How Do We Use the Monitoring Data?

  • To inform decisions about issues like coastal access, over-harvest, oil spill clean-up and endangered species (e.g. black abalone) recovery
  • To study the effectiveness of California’s new Marine Protected Areas
  • To assess and forecast the effects of climate change on rocky intertidal species
snapshots of a limpet, a turban snail, rockweed algae, and barnacle-encrusted mussels in their rocky intertidal habitats
Clockwise from the top left are a limpet, a turban snail, rockweed algae, and barnacle encrusted mussels. Scientists use photo plots to monitor stationary organisms (mussels, barnacles, and algae) by determining what percentage of the plot they occupy. Researchers count motile invertebrates like snails and limpets in subsections of each photo plot.

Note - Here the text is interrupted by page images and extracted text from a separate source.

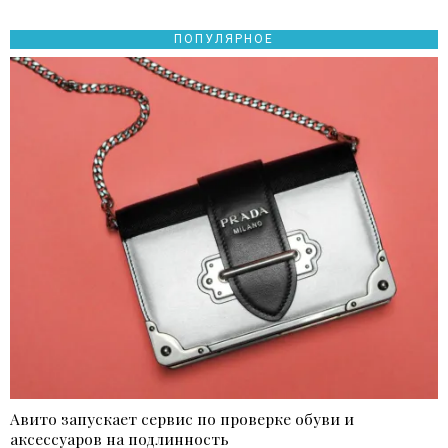
ПОПУЛЯРНОЕ
Авито запускает сервис по проверке обуви и
аксессуаров на подлинность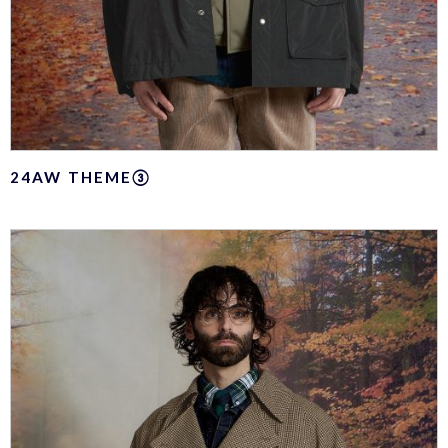
24AW THEME③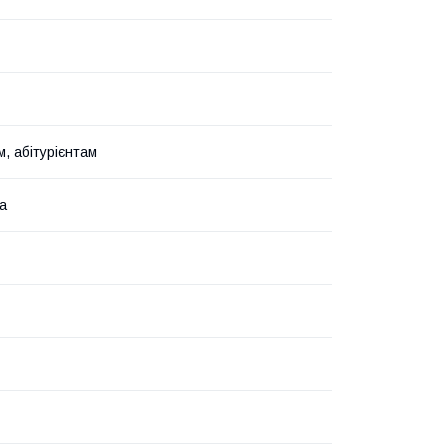
, абітурієнтам
ка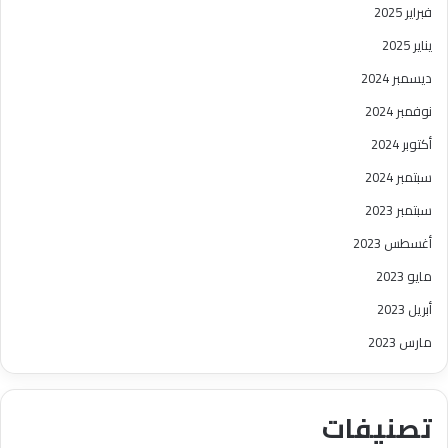
فبراير 2025
يناير 2025
ديسمبر 2024
نوفمبر 2024
أكتوبر 2024
سبتمبر 2024
سبتمبر 2023
أغسطس 2023
مايو 2023
أبريل 2023
مارس 2023
تصنيفات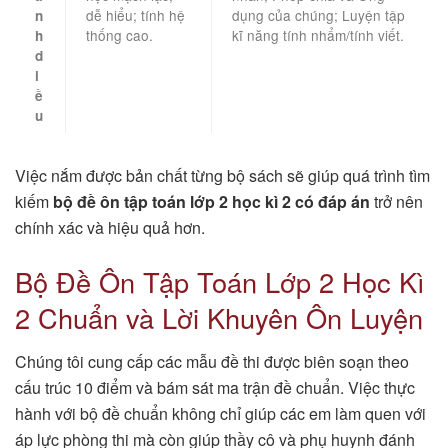
dễ hiểu; tính hệ
dụng của chúng; Luyện tập
n
thống cao.
kĩ năng tính nhẩm/tính viết.
h
d
i
ề
u
Việc nắm được bản chất từng bộ sách sẽ giúp quá trình tìm
kiếm
bộ đề ôn tập toán lớp 2 học kì 2 có đáp án
trở nên
chính xác và hiệu quả hơn.
Bộ Đề Ôn Tập Toán Lớp 2 Học Kì
2 Chuẩn và Lời Khuyên Ôn Luyện
Chúng tôi cung cấp các mẫu đề thi được biên soạn theo
cấu trúc 10 điểm và bám sát ma trận đề chuẩn. Việc thực
hành với bộ đề chuẩn không chỉ giúp các em làm quen với
áp lực phòng thi mà còn giúp thầy cô và phụ huynh đánh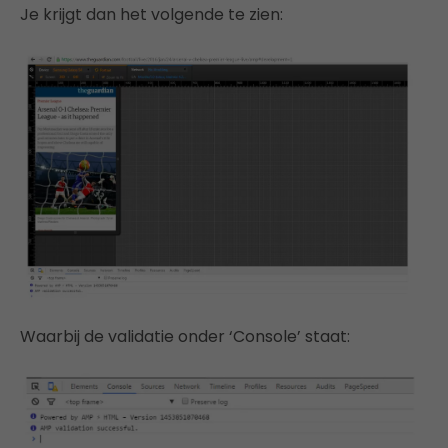
Je krijgt dan het volgende te zien:
Waarbij de validatie onder ‘Console’ staat: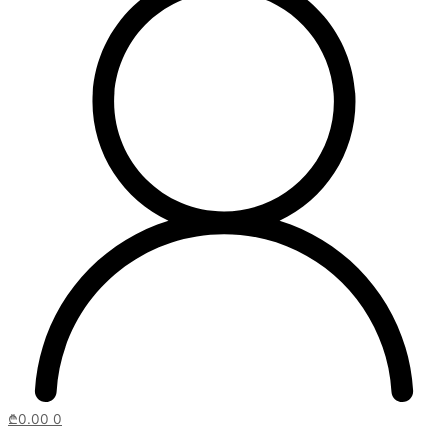
₾
0.00
0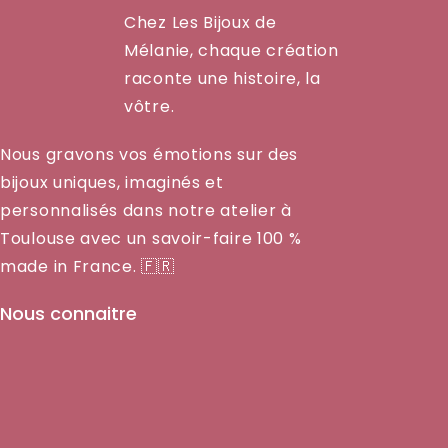
Chez Les Bijoux de
Mélanie, chaque création
raconte une histoire, la
vôtre.
Nous gravons vos émotions sur des
bijoux uniques, imaginés et
personnalisés dans notre atelier à
Toulouse avec un savoir-faire 100 %
made in France. 🇫🇷
Nous connaitre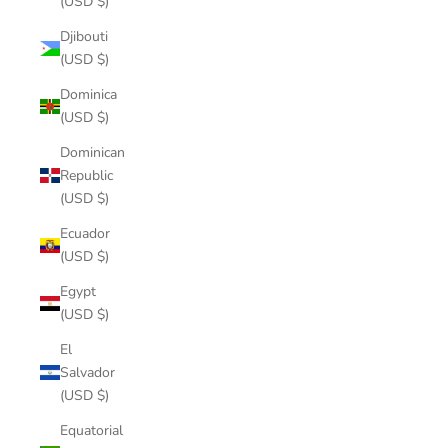
(USD $)
Djibouti
(USD $)
Dominica
(USD $)
Dominican
Republic
(USD $)
Ecuador
(USD $)
Egypt
(USD $)
El
Salvador
(USD $)
Equatorial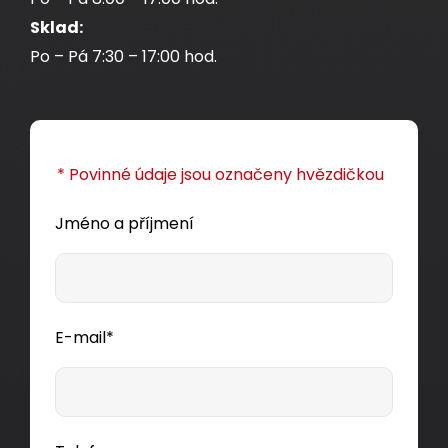
Sklad:
Po – Pá 7:30 – 17:00 hod.
* Povinné údaje jsou označeny hvězdičkou
Jméno a příjmení
E-mail*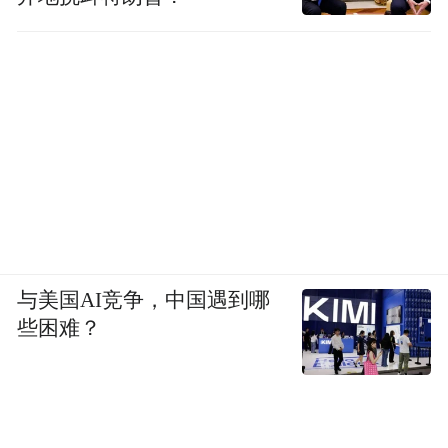
与美国AI竞争，中国遇到哪
些困难？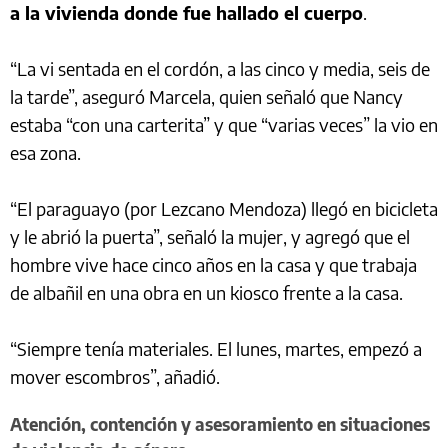
a la vivienda donde fue hallado el cuerpo
.
“La vi sentada en el cordón, a las cinco y media, seis de
la tarde”, aseguró Marcela, quien señaló que Nancy
estaba “con una carterita” y que “varias veces” la vio en
esa zona.
“El paraguayo (por Lezcano Mendoza) llegó en bicicleta
y le abrió la puerta”, señaló la mujer, y agregó que el
hombre vive hace cinco años en la casa y que trabaja
de albañil en una obra en un kiosco frente a la casa.
“Siempre tenía materiales. El lunes, martes, empezó a
mover escombros”, añadió.
Atención, contención y asesoramiento en situaciones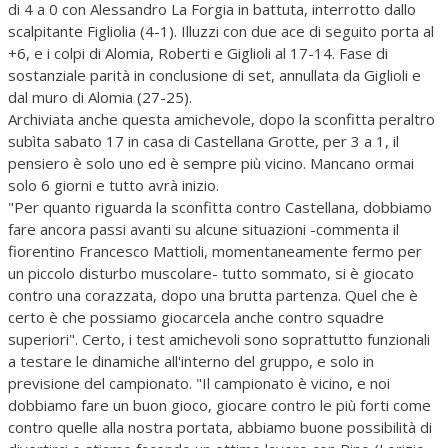
di 4 a 0 con Alessandro La Forgia in battuta, interrotto dallo
scalpitante Figliolia (4-1). Illuzzi con due ace di seguito porta al
+6, e i colpi di Alomia, Roberti e Giglioli al 17-14. Fase di
sostanziale parità in conclusione di set, annullata da Giglioli e
dal muro di Alomia (27-25).
Archiviata anche questa amichevole, dopo la sconfitta peraltro
subìta sabato 17 in casa di Castellana Grotte, per 3 a 1, il
pensiero è solo uno ed è sempre più vicino. Mancano ormai
solo 6 giorni e tutto avrà inizio.
"Per quanto riguarda la sconfitta contro Castellana, dobbiamo
fare ancora passi avanti su alcune situazioni -commenta il
fiorentino Francesco Mattioli, momentaneamente fermo per
un piccolo disturbo muscolare- tutto sommato, si è giocato
contro una corazzata, dopo una brutta partenza. Quel che è
certo è che possiamo giocarcela anche contro squadre
superiori". Certo, i test amichevoli sono soprattutto funzionali
a testare le dinamiche all'interno del gruppo, e solo in
previsione del campionato. "Il campionato è vicino, e noi
dobbiamo fare un buon gioco, giocare contro le più forti come
contro quelle alla nostra portata, abbiamo buone possibilità di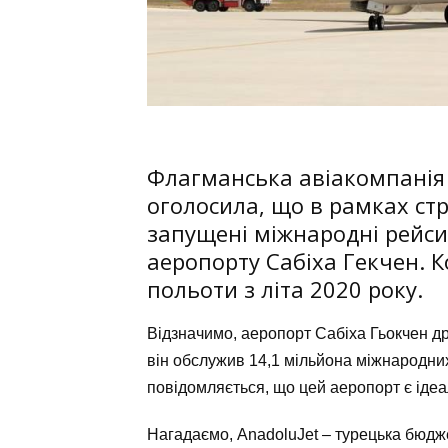
Флагманська авіакомпанія 
оголосила, що в рамках стр
запущені міжнародні рейси 
аеропорту Сабіха Гекчен. 
польоти з літа 2020 року.
Відзначимо, аеропорт Сабіха Гьокчен д
він обслужив 14,1 мільйона міжнародних
повідомляється, що цей аеропорт є іде
Нагадаємо, AnadoluJet – турецька бюдже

NPS / Jessica Weinberg McClosky

What Have We Learned?

Trends have been variable among the five sites monitored in Golden Gate and Point Reyes, each of which have their own distinct species assemblages. Monitoring has detected the clearest trends at the Alcatraz site, where rockweed and red algae have been steadily regaining lost ground in the aftermath of a 2007 oil spill.

For More Information

Point Reyes Marine Ecologist
Ben Becker
Golden Gate National Recreation Area Aquatic Ecologist
Darren Fong

Links
San Francisco Bay Area Inventory & Monitoring Network
Pacific Coast Science & Learning Center

Summary by Jessica Weinberg, July 2013.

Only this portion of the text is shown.